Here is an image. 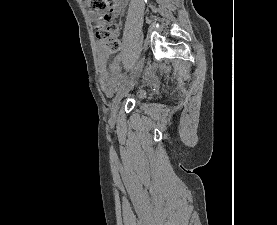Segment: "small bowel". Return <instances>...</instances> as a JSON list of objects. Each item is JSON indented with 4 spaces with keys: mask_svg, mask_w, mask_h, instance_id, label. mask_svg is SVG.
Masks as SVG:
<instances>
[{
    "mask_svg": "<svg viewBox=\"0 0 277 225\" xmlns=\"http://www.w3.org/2000/svg\"><path fill=\"white\" fill-rule=\"evenodd\" d=\"M126 0H119L112 8V13L116 16L125 7ZM124 54L120 53L108 65V55L102 51L98 54V75L99 82L104 92L111 93L117 89L121 82L126 80V76L121 71V62Z\"/></svg>",
    "mask_w": 277,
    "mask_h": 225,
    "instance_id": "1",
    "label": "small bowel"
}]
</instances>
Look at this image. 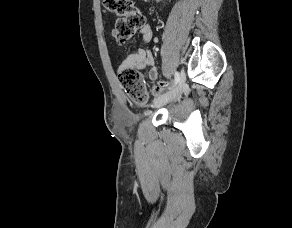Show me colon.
I'll return each mask as SVG.
<instances>
[{
    "label": "colon",
    "mask_w": 292,
    "mask_h": 228,
    "mask_svg": "<svg viewBox=\"0 0 292 228\" xmlns=\"http://www.w3.org/2000/svg\"><path fill=\"white\" fill-rule=\"evenodd\" d=\"M105 8L117 16L113 28V36L119 44L126 43L135 32L145 25L143 14L133 5L131 0H103ZM119 81L127 96L138 104L147 100V91L142 74L134 68L120 71Z\"/></svg>",
    "instance_id": "obj_1"
}]
</instances>
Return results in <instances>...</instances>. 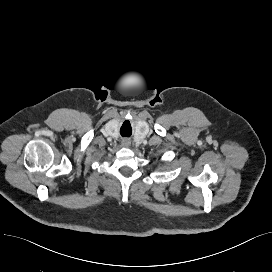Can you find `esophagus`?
<instances>
[{"label":"esophagus","mask_w":272,"mask_h":272,"mask_svg":"<svg viewBox=\"0 0 272 272\" xmlns=\"http://www.w3.org/2000/svg\"><path fill=\"white\" fill-rule=\"evenodd\" d=\"M122 144H123L124 146H128V145L130 144V140L124 139V140L122 141Z\"/></svg>","instance_id":"obj_1"}]
</instances>
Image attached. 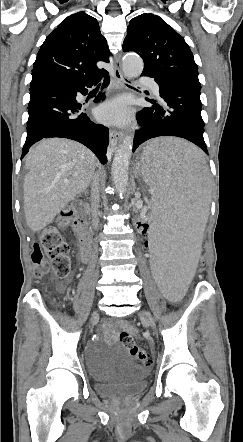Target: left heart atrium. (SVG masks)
Wrapping results in <instances>:
<instances>
[{
	"instance_id": "obj_1",
	"label": "left heart atrium",
	"mask_w": 243,
	"mask_h": 442,
	"mask_svg": "<svg viewBox=\"0 0 243 442\" xmlns=\"http://www.w3.org/2000/svg\"><path fill=\"white\" fill-rule=\"evenodd\" d=\"M97 116L103 122L121 125L130 119L131 109L125 98L118 97L101 104Z\"/></svg>"
}]
</instances>
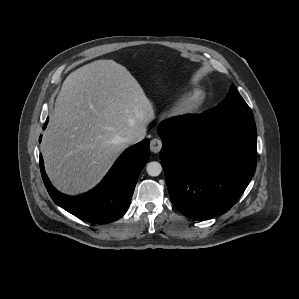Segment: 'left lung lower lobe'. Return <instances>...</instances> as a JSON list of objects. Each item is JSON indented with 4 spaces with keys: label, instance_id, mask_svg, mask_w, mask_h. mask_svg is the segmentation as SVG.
I'll return each instance as SVG.
<instances>
[{
    "label": "left lung lower lobe",
    "instance_id": "0a47b994",
    "mask_svg": "<svg viewBox=\"0 0 299 299\" xmlns=\"http://www.w3.org/2000/svg\"><path fill=\"white\" fill-rule=\"evenodd\" d=\"M157 131L173 205L196 220L227 212L255 173V121L220 122L202 113L167 119Z\"/></svg>",
    "mask_w": 299,
    "mask_h": 299
}]
</instances>
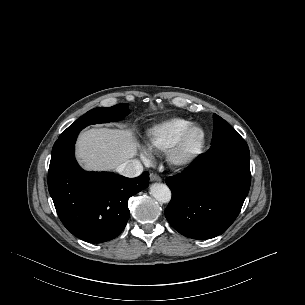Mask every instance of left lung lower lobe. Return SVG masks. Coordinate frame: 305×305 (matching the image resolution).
<instances>
[{
  "instance_id": "left-lung-lower-lobe-1",
  "label": "left lung lower lobe",
  "mask_w": 305,
  "mask_h": 305,
  "mask_svg": "<svg viewBox=\"0 0 305 305\" xmlns=\"http://www.w3.org/2000/svg\"><path fill=\"white\" fill-rule=\"evenodd\" d=\"M249 152L226 150L200 154L166 184L172 199L165 210L168 222L182 235L210 239L221 235L238 216L248 194Z\"/></svg>"
}]
</instances>
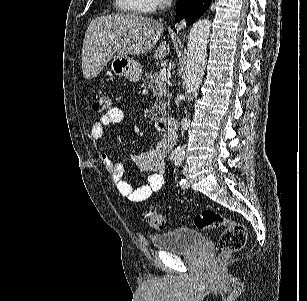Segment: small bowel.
<instances>
[{
  "label": "small bowel",
  "mask_w": 307,
  "mask_h": 301,
  "mask_svg": "<svg viewBox=\"0 0 307 301\" xmlns=\"http://www.w3.org/2000/svg\"><path fill=\"white\" fill-rule=\"evenodd\" d=\"M124 119V111L120 107H112L96 121L90 130V137L99 141L103 137L104 127L110 124H118ZM170 143L163 139L155 147L147 152L134 154L132 159L137 167L146 172H150L144 185L134 188L129 182L124 180V172L121 164L103 152L101 160L106 170L110 174L118 192L133 202H142L160 191L165 183L164 158L169 150Z\"/></svg>",
  "instance_id": "1"
}]
</instances>
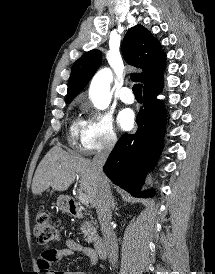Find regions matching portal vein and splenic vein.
I'll list each match as a JSON object with an SVG mask.
<instances>
[{"instance_id": "1", "label": "portal vein and splenic vein", "mask_w": 215, "mask_h": 274, "mask_svg": "<svg viewBox=\"0 0 215 274\" xmlns=\"http://www.w3.org/2000/svg\"><path fill=\"white\" fill-rule=\"evenodd\" d=\"M78 199L84 205H88L89 204L88 197L84 193H79Z\"/></svg>"}]
</instances>
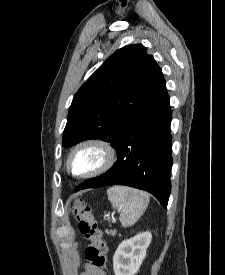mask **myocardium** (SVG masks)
I'll list each match as a JSON object with an SVG mask.
<instances>
[{
    "label": "myocardium",
    "mask_w": 225,
    "mask_h": 275,
    "mask_svg": "<svg viewBox=\"0 0 225 275\" xmlns=\"http://www.w3.org/2000/svg\"><path fill=\"white\" fill-rule=\"evenodd\" d=\"M86 149H92L99 153V163L85 172L76 173L71 167L72 159L78 152ZM115 161L116 152L109 143L97 139H87L79 142L71 149L67 156L65 166L67 172L73 177L90 178L108 171L114 165Z\"/></svg>",
    "instance_id": "myocardium-1"
}]
</instances>
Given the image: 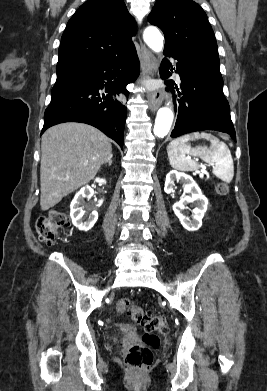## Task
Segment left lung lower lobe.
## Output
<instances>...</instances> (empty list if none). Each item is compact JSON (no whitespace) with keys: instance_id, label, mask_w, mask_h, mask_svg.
Here are the masks:
<instances>
[{"instance_id":"left-lung-lower-lobe-1","label":"left lung lower lobe","mask_w":267,"mask_h":391,"mask_svg":"<svg viewBox=\"0 0 267 391\" xmlns=\"http://www.w3.org/2000/svg\"><path fill=\"white\" fill-rule=\"evenodd\" d=\"M164 53L178 61L176 72L181 79L183 95L178 100V116L171 137L193 131L216 130L228 133L236 141L230 107L223 94V79L219 67L188 59L173 49L165 48ZM170 67V62L164 60L160 67L162 79L171 76ZM165 84L173 87L175 83L173 80H167Z\"/></svg>"}]
</instances>
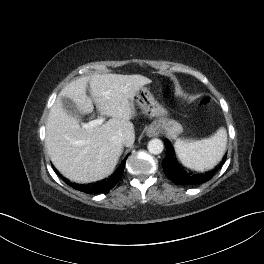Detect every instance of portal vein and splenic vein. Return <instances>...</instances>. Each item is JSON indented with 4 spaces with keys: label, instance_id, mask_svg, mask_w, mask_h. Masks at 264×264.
I'll return each mask as SVG.
<instances>
[{
    "label": "portal vein and splenic vein",
    "instance_id": "18ae733b",
    "mask_svg": "<svg viewBox=\"0 0 264 264\" xmlns=\"http://www.w3.org/2000/svg\"><path fill=\"white\" fill-rule=\"evenodd\" d=\"M104 122V118L103 117H99L98 119H95V120H91L89 121L88 123H85L83 125V128L85 129H91L93 127H96V126H99V125H102Z\"/></svg>",
    "mask_w": 264,
    "mask_h": 264
}]
</instances>
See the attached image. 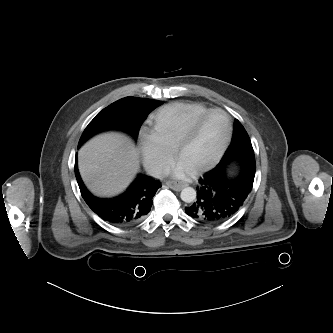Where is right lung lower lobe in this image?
Wrapping results in <instances>:
<instances>
[{
  "instance_id": "1",
  "label": "right lung lower lobe",
  "mask_w": 333,
  "mask_h": 333,
  "mask_svg": "<svg viewBox=\"0 0 333 333\" xmlns=\"http://www.w3.org/2000/svg\"><path fill=\"white\" fill-rule=\"evenodd\" d=\"M75 175L87 205L103 220L118 226L134 225L144 219L151 210L153 196L161 187L160 181L138 174L122 195L103 199L93 196L84 186L77 168V158Z\"/></svg>"
}]
</instances>
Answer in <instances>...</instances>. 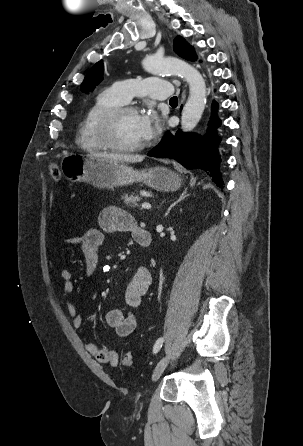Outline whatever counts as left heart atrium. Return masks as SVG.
<instances>
[{
  "label": "left heart atrium",
  "instance_id": "left-heart-atrium-1",
  "mask_svg": "<svg viewBox=\"0 0 303 446\" xmlns=\"http://www.w3.org/2000/svg\"><path fill=\"white\" fill-rule=\"evenodd\" d=\"M139 131L144 140L158 136L162 130V120L153 109L138 115Z\"/></svg>",
  "mask_w": 303,
  "mask_h": 446
}]
</instances>
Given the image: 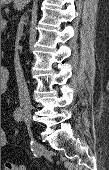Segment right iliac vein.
<instances>
[{"mask_svg":"<svg viewBox=\"0 0 109 170\" xmlns=\"http://www.w3.org/2000/svg\"><path fill=\"white\" fill-rule=\"evenodd\" d=\"M23 117L26 123H28L30 127H33L32 115L29 110L27 109L23 110Z\"/></svg>","mask_w":109,"mask_h":170,"instance_id":"63e3f726","label":"right iliac vein"}]
</instances>
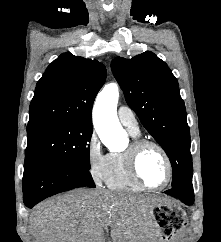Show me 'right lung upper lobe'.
Segmentation results:
<instances>
[{"instance_id": "obj_1", "label": "right lung upper lobe", "mask_w": 221, "mask_h": 242, "mask_svg": "<svg viewBox=\"0 0 221 242\" xmlns=\"http://www.w3.org/2000/svg\"><path fill=\"white\" fill-rule=\"evenodd\" d=\"M105 80V66L97 60L61 54L36 85L28 126L62 121L92 124L93 102Z\"/></svg>"}]
</instances>
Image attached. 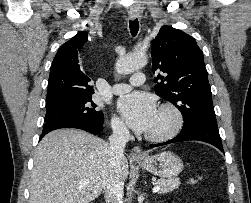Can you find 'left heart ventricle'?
Segmentation results:
<instances>
[{"mask_svg":"<svg viewBox=\"0 0 251 203\" xmlns=\"http://www.w3.org/2000/svg\"><path fill=\"white\" fill-rule=\"evenodd\" d=\"M172 119L168 113L157 112L155 122L149 133H159L167 130L171 125Z\"/></svg>","mask_w":251,"mask_h":203,"instance_id":"left-heart-ventricle-1","label":"left heart ventricle"}]
</instances>
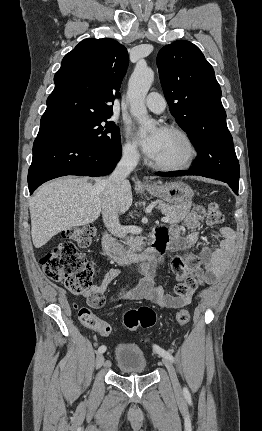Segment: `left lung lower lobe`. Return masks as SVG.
<instances>
[{
	"label": "left lung lower lobe",
	"mask_w": 262,
	"mask_h": 431,
	"mask_svg": "<svg viewBox=\"0 0 262 431\" xmlns=\"http://www.w3.org/2000/svg\"><path fill=\"white\" fill-rule=\"evenodd\" d=\"M156 175H158V176H182V175H199V176H202V175L198 174L197 172H195L194 170L177 171V172H157ZM228 185L232 188L234 193L238 195L239 184L228 183Z\"/></svg>",
	"instance_id": "left-lung-lower-lobe-1"
}]
</instances>
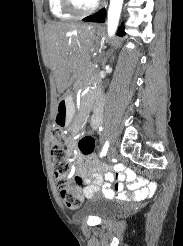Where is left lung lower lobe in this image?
Here are the masks:
<instances>
[{"label":"left lung lower lobe","mask_w":183,"mask_h":246,"mask_svg":"<svg viewBox=\"0 0 183 246\" xmlns=\"http://www.w3.org/2000/svg\"><path fill=\"white\" fill-rule=\"evenodd\" d=\"M83 20L87 21V22H100V23H103L105 21V9H101L97 13H95V14H93L91 16H88V17L84 18ZM117 35H119V36L125 35L124 27H121L119 29Z\"/></svg>","instance_id":"left-lung-lower-lobe-1"}]
</instances>
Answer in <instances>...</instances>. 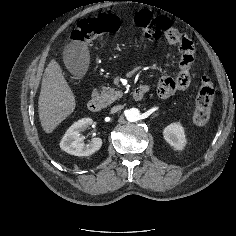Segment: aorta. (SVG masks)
<instances>
[{"label":"aorta","mask_w":236,"mask_h":236,"mask_svg":"<svg viewBox=\"0 0 236 236\" xmlns=\"http://www.w3.org/2000/svg\"><path fill=\"white\" fill-rule=\"evenodd\" d=\"M126 118L129 122H136L140 118V112L136 108H131L126 112Z\"/></svg>","instance_id":"1"}]
</instances>
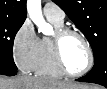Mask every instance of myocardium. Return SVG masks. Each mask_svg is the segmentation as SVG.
<instances>
[{
  "mask_svg": "<svg viewBox=\"0 0 107 89\" xmlns=\"http://www.w3.org/2000/svg\"><path fill=\"white\" fill-rule=\"evenodd\" d=\"M70 35L79 37L84 43L88 52V63L86 67L82 71L76 72V73L70 72L68 70L62 55V44L64 40ZM52 48H53V55H54L55 62L65 76L73 77V78L80 77L85 75L87 72H89L93 67L94 53H93L91 44L89 40L86 38V36L82 32L76 29L69 28V27H62L60 29H57L52 37Z\"/></svg>",
  "mask_w": 107,
  "mask_h": 89,
  "instance_id": "1",
  "label": "myocardium"
}]
</instances>
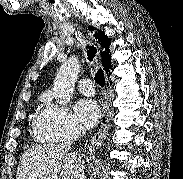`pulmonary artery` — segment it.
I'll return each instance as SVG.
<instances>
[{
	"mask_svg": "<svg viewBox=\"0 0 183 179\" xmlns=\"http://www.w3.org/2000/svg\"><path fill=\"white\" fill-rule=\"evenodd\" d=\"M78 90L84 95H93L95 93L94 84L88 78H82L77 83Z\"/></svg>",
	"mask_w": 183,
	"mask_h": 179,
	"instance_id": "obj_1",
	"label": "pulmonary artery"
}]
</instances>
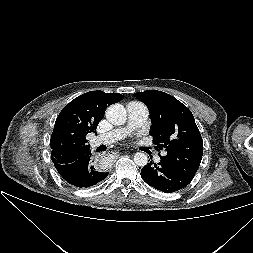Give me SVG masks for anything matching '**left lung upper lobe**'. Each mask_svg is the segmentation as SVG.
<instances>
[{
  "label": "left lung upper lobe",
  "instance_id": "5c2ea615",
  "mask_svg": "<svg viewBox=\"0 0 253 253\" xmlns=\"http://www.w3.org/2000/svg\"><path fill=\"white\" fill-rule=\"evenodd\" d=\"M150 112V134L167 154L161 160L192 180L201 163L203 141L191 111L173 96L147 90L134 94Z\"/></svg>",
  "mask_w": 253,
  "mask_h": 253
}]
</instances>
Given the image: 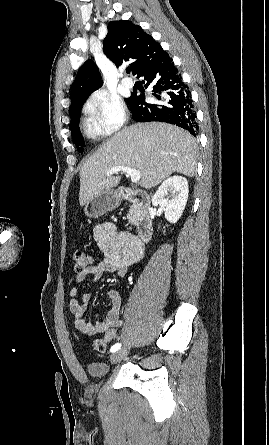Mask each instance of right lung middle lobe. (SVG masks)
Instances as JSON below:
<instances>
[{"mask_svg": "<svg viewBox=\"0 0 269 445\" xmlns=\"http://www.w3.org/2000/svg\"><path fill=\"white\" fill-rule=\"evenodd\" d=\"M130 99H131V96L126 99L128 104L130 103ZM83 103L84 102H81L79 104H76L72 108H70V117H71L70 127H71L72 138L80 152L83 151V146L85 145L84 139H83L80 129H79V122H78L80 110H81Z\"/></svg>", "mask_w": 269, "mask_h": 445, "instance_id": "obj_1", "label": "right lung middle lobe"}]
</instances>
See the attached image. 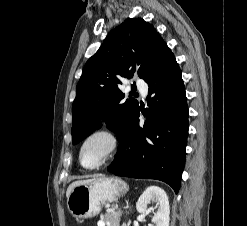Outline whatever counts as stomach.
<instances>
[{
    "instance_id": "stomach-1",
    "label": "stomach",
    "mask_w": 247,
    "mask_h": 226,
    "mask_svg": "<svg viewBox=\"0 0 247 226\" xmlns=\"http://www.w3.org/2000/svg\"><path fill=\"white\" fill-rule=\"evenodd\" d=\"M127 190L126 183L117 177H97L75 186L67 197V207L77 219L92 218Z\"/></svg>"
}]
</instances>
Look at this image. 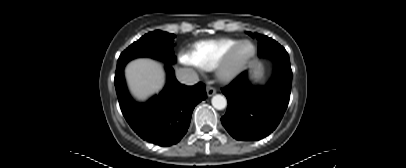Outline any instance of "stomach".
Instances as JSON below:
<instances>
[{"instance_id":"obj_1","label":"stomach","mask_w":406,"mask_h":168,"mask_svg":"<svg viewBox=\"0 0 406 168\" xmlns=\"http://www.w3.org/2000/svg\"><path fill=\"white\" fill-rule=\"evenodd\" d=\"M250 78L253 82H259L263 76V68L262 65L258 62H253L250 66Z\"/></svg>"}]
</instances>
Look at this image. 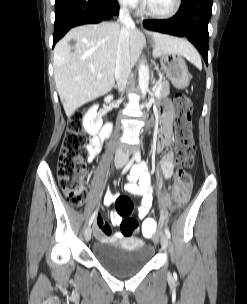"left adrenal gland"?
<instances>
[{
	"label": "left adrenal gland",
	"instance_id": "left-adrenal-gland-1",
	"mask_svg": "<svg viewBox=\"0 0 247 304\" xmlns=\"http://www.w3.org/2000/svg\"><path fill=\"white\" fill-rule=\"evenodd\" d=\"M155 84V79L152 77V85ZM155 89V86L153 87V90Z\"/></svg>",
	"mask_w": 247,
	"mask_h": 304
}]
</instances>
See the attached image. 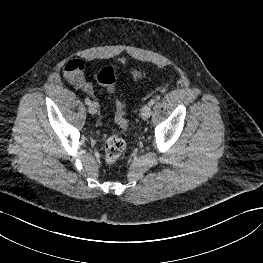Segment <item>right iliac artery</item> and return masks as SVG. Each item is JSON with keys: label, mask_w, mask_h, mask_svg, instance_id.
I'll return each mask as SVG.
<instances>
[{"label": "right iliac artery", "mask_w": 263, "mask_h": 263, "mask_svg": "<svg viewBox=\"0 0 263 263\" xmlns=\"http://www.w3.org/2000/svg\"><path fill=\"white\" fill-rule=\"evenodd\" d=\"M85 103H86L87 105H89V104L91 103L90 99H89V98H85Z\"/></svg>", "instance_id": "right-iliac-artery-1"}]
</instances>
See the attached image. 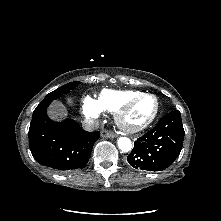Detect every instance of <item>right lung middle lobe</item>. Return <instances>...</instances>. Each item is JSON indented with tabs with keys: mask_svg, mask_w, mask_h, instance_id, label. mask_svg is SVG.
I'll return each mask as SVG.
<instances>
[{
	"mask_svg": "<svg viewBox=\"0 0 221 221\" xmlns=\"http://www.w3.org/2000/svg\"><path fill=\"white\" fill-rule=\"evenodd\" d=\"M80 84L79 81L70 82L68 84H65L64 86L54 90L53 92L49 93L41 103L47 102V101H53L54 99H57L61 97L63 94L68 93L70 90L74 89L76 86Z\"/></svg>",
	"mask_w": 221,
	"mask_h": 221,
	"instance_id": "1",
	"label": "right lung middle lobe"
}]
</instances>
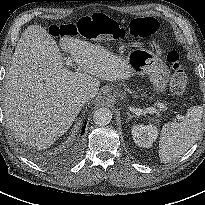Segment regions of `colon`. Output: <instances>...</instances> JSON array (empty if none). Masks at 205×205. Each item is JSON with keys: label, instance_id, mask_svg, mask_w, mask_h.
<instances>
[{"label": "colon", "instance_id": "1", "mask_svg": "<svg viewBox=\"0 0 205 205\" xmlns=\"http://www.w3.org/2000/svg\"><path fill=\"white\" fill-rule=\"evenodd\" d=\"M130 33L134 37L150 38L155 36L159 30V22L153 17H138L130 22ZM118 28L104 14H92L84 17L80 23L54 24L50 26L49 32L52 36L76 37L81 36L87 40L103 41L113 38L118 33ZM167 60L171 65L172 77L170 87L173 93L182 94L187 87V75L180 63V54L177 50H170Z\"/></svg>", "mask_w": 205, "mask_h": 205}]
</instances>
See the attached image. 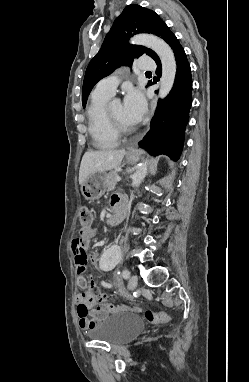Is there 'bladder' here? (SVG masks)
Masks as SVG:
<instances>
[{"label":"bladder","mask_w":249,"mask_h":382,"mask_svg":"<svg viewBox=\"0 0 249 382\" xmlns=\"http://www.w3.org/2000/svg\"><path fill=\"white\" fill-rule=\"evenodd\" d=\"M143 329L144 321L138 314L117 313L107 316L90 329L88 336L111 345H119L135 338Z\"/></svg>","instance_id":"bladder-1"}]
</instances>
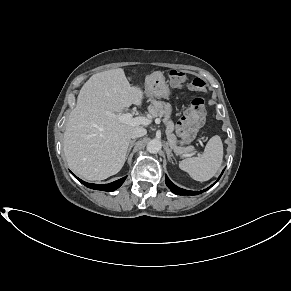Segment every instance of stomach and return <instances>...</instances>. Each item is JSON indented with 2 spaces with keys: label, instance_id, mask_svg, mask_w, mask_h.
Segmentation results:
<instances>
[{
  "label": "stomach",
  "instance_id": "1",
  "mask_svg": "<svg viewBox=\"0 0 291 291\" xmlns=\"http://www.w3.org/2000/svg\"><path fill=\"white\" fill-rule=\"evenodd\" d=\"M145 94L150 98H168L170 89L161 72H154L145 79Z\"/></svg>",
  "mask_w": 291,
  "mask_h": 291
}]
</instances>
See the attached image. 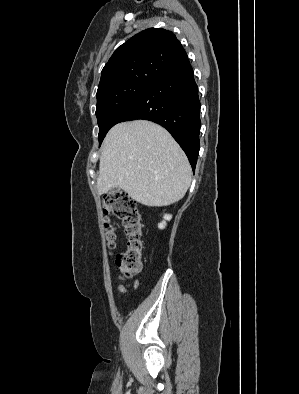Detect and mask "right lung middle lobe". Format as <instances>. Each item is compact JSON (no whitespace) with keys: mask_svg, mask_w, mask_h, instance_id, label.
I'll return each instance as SVG.
<instances>
[{"mask_svg":"<svg viewBox=\"0 0 299 394\" xmlns=\"http://www.w3.org/2000/svg\"><path fill=\"white\" fill-rule=\"evenodd\" d=\"M151 85V83H125L97 95L96 117L99 126V144L131 104Z\"/></svg>","mask_w":299,"mask_h":394,"instance_id":"dd1d6c3e","label":"right lung middle lobe"}]
</instances>
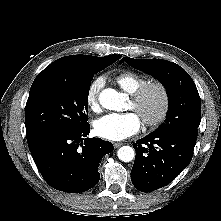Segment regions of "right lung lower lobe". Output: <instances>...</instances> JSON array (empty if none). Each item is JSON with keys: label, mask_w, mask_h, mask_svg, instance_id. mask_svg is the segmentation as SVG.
Returning <instances> with one entry per match:
<instances>
[{"label": "right lung lower lobe", "mask_w": 221, "mask_h": 221, "mask_svg": "<svg viewBox=\"0 0 221 221\" xmlns=\"http://www.w3.org/2000/svg\"><path fill=\"white\" fill-rule=\"evenodd\" d=\"M90 125L75 130H53L28 141L32 157L53 188L80 193L94 187L100 178V159L113 151L111 142L85 138Z\"/></svg>", "instance_id": "98d812e1"}]
</instances>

> [WORK ITEM] Only the lines from the line with "instance_id. mask_svg is the segmentation as SVG." to the bottom of the material above should be reproduced, exactly and without pictures.

> [ANSWER TO THIS PROBLEM]
Segment regions of "right lung lower lobe". Output: <instances>...</instances> JSON array (empty if none). Each item is JSON with keys: label, mask_w, mask_h, mask_svg, instance_id. mask_svg is the segmentation as SVG.
Returning <instances> with one entry per match:
<instances>
[{"label": "right lung lower lobe", "mask_w": 221, "mask_h": 221, "mask_svg": "<svg viewBox=\"0 0 221 221\" xmlns=\"http://www.w3.org/2000/svg\"><path fill=\"white\" fill-rule=\"evenodd\" d=\"M90 125L75 130H53L28 141L32 157L53 188L80 193L94 187L100 178V159L113 151L111 142L85 138Z\"/></svg>", "instance_id": "98d812e1"}]
</instances>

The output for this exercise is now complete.